Authors

Discussion

The preclinical assessment of new macrofilaricides against filarial parasites, which cause lymphatic filariasis and onchocerciasis, necessitates in vivo experimentation because currently, adult parasites cannot be generated from infectious stage larvae in vitro and adult female reproductively active parasites have a very limited life-span in culture.

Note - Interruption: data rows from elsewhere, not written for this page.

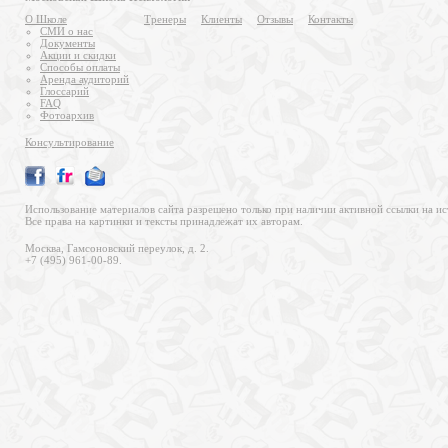
О Школе
Тренеры
Клиенты
Отзывы
Контакты
СМИ о нас
Документы
Акции и скидки
Способы оплаты
Аренда аудиторий
Глоссарий
FAQ
Фотоархив
Консультирование
Использование материалов сайта разрешено только при наличии активной ссылки на ис
Все права на картинки и тексты принадлежат их авторам.
Москва, Гамсоновский переулок, д. 2.
+7 (495) 961-00-89.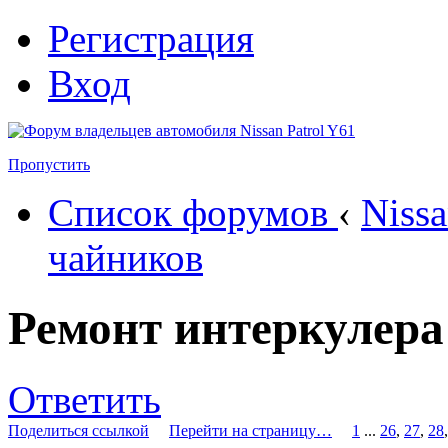
Регистрация
Вход
Пропустить
Список форумов
‹
Nissa
чайников
Ремонт интеркулера
Ответить
Поделиться ссылкой
Перейти на страницу…
1
...
26
,
27
,
28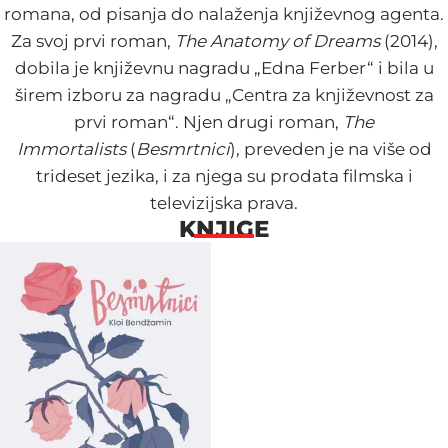
romana, od pisanja do nalaženja književnog agenta.
Za svoj prvi roman,
The Anatomy of Dreams
(2014),
dobila je književnu nagradu „Edna Ferber“ i bila u
širem izboru za nagradu „Centra za književnost za
prvi roman“. Njen drugi roman,
The
Immortalists
(
Besmrtnici
), preveden je na više od
trideset jezika, i za njega su prodata filmska i
televizijska prava.
KNJIGE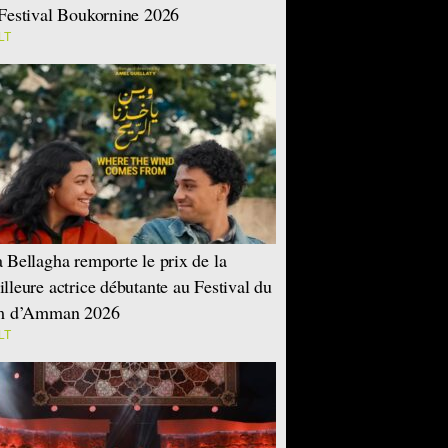
Festival Boukornine 2026
LT
 Bellagha remporte le prix de la
lleure actrice débutante au Festival du
lm d’Amman 2026
LT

The current in vitro systems are maintained for only short periods (<1 week). Arguably, this period of time is not sufficient to accurately simulate effects of in vivo drug exposures and may not accurately inform in vivo preclinical testing parameters. We have developed an in vitro co-culture system with human lymphatic endothelial and myeloid cell lines which more accurately replicates the environment in which lymphatic parasites inhabit, making it possible to maintain parasite ‘fitness’ for a period of 2-3 weeks, comparable to those isolated from animal hosts. The longevity of this culture system should facilitate the more accurate in vitro assessment of treatment efficacy, thereby reducing dependence upon in vivo models. As the in vitro co-culture system is more representative of the parasitic niche, it may be used for a first stage drug screen in order to reduce the numbers of animals used. Additionally, our in vitro co-culture system allows for interrogations of host-pathogen relationships and parasite biology to be explored in further detail, again reducing the need for animal experiments.